Wyrażamy stanowczy sprzeciw wobec powołania w trybie pozakonkursowym nowego dyrektora Centrum Sztuki Współczesnej Zamek Ujazdowski.
Sytuacja ta jest dla nas o tyle zaskakująca, że jeszcze kilka lat temu to właśnie Piotr Bernatowicz protestował, kiedy Prezydent Poznania zdecydował się powołać na zajmowane wcześniej przez niego stanowisko, dyrektora Galerii Miejskiej Arsenał w Poznaniu, innego kandydata.
Brak konkursu oznacza brak możliwości dyskusji nad programami i wizjami prowadzenia Zamku Ujazdowskiego oraz czyni powołanie Piotra Bernatowicza aktem czysto politycznym. Ministerstwo Kultury i Dziedzictwa Narodowego w ostatnich latach odpowiada za szereg kontrowersyjnych decyzji personalnych – w tym miejscu należy wymienić Jerzego Miziołka w Muzeum Narodowym w Warszawie czy Marka Mikosa w Teatrze Starym w Krakowie.

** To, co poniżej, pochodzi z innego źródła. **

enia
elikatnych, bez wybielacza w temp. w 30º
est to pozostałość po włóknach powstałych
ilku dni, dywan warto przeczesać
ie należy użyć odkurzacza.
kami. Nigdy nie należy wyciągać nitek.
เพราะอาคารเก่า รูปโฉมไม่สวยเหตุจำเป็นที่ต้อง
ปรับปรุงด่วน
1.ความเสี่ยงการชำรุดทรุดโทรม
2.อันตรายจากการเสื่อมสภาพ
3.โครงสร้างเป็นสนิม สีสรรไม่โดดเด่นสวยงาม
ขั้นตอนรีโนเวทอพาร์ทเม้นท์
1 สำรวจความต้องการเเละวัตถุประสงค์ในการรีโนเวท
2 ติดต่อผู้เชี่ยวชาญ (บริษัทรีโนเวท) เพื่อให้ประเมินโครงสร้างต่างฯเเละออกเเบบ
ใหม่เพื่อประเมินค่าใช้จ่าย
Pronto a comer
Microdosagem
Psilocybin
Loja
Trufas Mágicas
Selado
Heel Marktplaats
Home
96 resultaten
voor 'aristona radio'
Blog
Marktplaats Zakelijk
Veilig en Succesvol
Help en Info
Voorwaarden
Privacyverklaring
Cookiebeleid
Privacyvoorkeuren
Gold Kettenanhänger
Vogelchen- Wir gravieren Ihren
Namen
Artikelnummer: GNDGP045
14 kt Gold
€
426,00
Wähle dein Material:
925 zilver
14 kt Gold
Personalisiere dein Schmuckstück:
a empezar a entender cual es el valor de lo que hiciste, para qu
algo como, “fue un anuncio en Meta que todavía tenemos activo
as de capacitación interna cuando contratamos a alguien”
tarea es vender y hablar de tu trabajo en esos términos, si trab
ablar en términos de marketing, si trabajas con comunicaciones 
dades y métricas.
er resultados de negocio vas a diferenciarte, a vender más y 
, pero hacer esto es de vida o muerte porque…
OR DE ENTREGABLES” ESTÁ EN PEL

Wyrażamy obawę, że pozakonkursowy tryb wyboru dyrektora spowoduje, że w ciągu najbliższych miesięcy w Zamku Ujazdowskim dojdzie do masowych zwolnień, skandali wizerunkowych o zasięgu nie tylko krajowym, co finalnie doprowadzi do trwałej degradacji tej instytucji i utraty wypracowanej przez lata pozycji w polu sztuki polskiej i międzynarodowej.

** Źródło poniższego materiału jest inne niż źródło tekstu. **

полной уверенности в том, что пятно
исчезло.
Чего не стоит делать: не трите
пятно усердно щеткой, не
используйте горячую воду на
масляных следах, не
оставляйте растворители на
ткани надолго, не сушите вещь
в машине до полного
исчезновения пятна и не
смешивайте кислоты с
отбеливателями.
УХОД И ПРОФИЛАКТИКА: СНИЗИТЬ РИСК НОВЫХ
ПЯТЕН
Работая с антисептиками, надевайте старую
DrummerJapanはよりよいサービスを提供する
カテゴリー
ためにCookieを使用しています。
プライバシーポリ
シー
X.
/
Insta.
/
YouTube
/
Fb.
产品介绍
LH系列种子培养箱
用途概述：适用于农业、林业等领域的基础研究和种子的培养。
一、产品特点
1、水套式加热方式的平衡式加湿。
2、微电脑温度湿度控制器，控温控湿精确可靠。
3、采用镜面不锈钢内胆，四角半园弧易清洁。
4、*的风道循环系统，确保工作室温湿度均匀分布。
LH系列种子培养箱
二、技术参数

Dla wszystkich osób zajmujących się sztuką, jest zrozumiałe, że żadna galeria czy centrum sztuki współczesnej nie może funkcjonować bez współpracy z artystkami i artystami. Osoba Piotra Bernatowicza gwarantuje, że zdecydowana większość uznanych artystek i artystów nie podejmie z nim współpracy, chociażby ze względu na fakt, że jeszcze kilka lat temu negował on konieczność wypłacania honorariów dla twórców, a jest to dla wielu twórców i twórczyń, sprawa o którą skutecznie walczyli. Dziś dla większości instytucji kultury wywiązanie się z tego obowiązku nie stanowi problemu. Dla wielu osób przeszkodą będzie również jego działalność z ostatnich miesięcy, kiedy w prowadzonych przez niego audycjach w Radiu Poznań pojawiały się treści antysemickie (audycja o Jerzym Kosińskim). Piotr Bernatowicz, z racji swojej aktywności publicystycznej, jest dodatkowo osobą trwale skonfliktowaną z większością środowiska artystycznego w Polsce, co również budzi obawy dotyczące przyszłości CSW Zamek Ujazdowski.

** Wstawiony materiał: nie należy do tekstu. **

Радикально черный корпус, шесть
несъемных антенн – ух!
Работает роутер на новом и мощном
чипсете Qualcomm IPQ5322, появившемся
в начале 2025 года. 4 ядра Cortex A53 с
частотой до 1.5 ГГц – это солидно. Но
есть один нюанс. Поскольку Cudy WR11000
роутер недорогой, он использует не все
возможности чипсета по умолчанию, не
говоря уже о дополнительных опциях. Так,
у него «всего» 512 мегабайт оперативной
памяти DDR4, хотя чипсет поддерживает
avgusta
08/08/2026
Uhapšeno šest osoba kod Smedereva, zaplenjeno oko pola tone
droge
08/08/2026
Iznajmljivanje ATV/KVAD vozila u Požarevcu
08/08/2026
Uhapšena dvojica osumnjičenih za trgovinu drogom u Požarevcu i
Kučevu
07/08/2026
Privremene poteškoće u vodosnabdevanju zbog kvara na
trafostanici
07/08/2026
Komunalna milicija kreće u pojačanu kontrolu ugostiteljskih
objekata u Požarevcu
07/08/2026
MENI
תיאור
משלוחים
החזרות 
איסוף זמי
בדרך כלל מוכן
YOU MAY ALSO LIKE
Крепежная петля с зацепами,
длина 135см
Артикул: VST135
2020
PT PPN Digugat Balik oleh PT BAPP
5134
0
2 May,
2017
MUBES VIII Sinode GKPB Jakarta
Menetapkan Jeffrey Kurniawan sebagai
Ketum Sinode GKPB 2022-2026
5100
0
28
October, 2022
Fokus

Powoływanie w ten sposób osoby, która ma kierować jedna z najważniejszych instytucji kultury w Polsce ma znamiona decyzji politycznej, z którą się nie zgadzamy. Konkurs pozwoliłby samemu Piotrowi Bernatowiczowi wykazać się programem, którym mógłby przekonać do siebie środowisko, z którym przyjdzie mu pracować. Wzywamy też Piotra Bernatowicza do odmowy objęcia stanowiska w tym trybie, wykazania się konsekwencją i zaproponowania Panu Ministrowi Kultury organizacji konkursu na to stanowisko.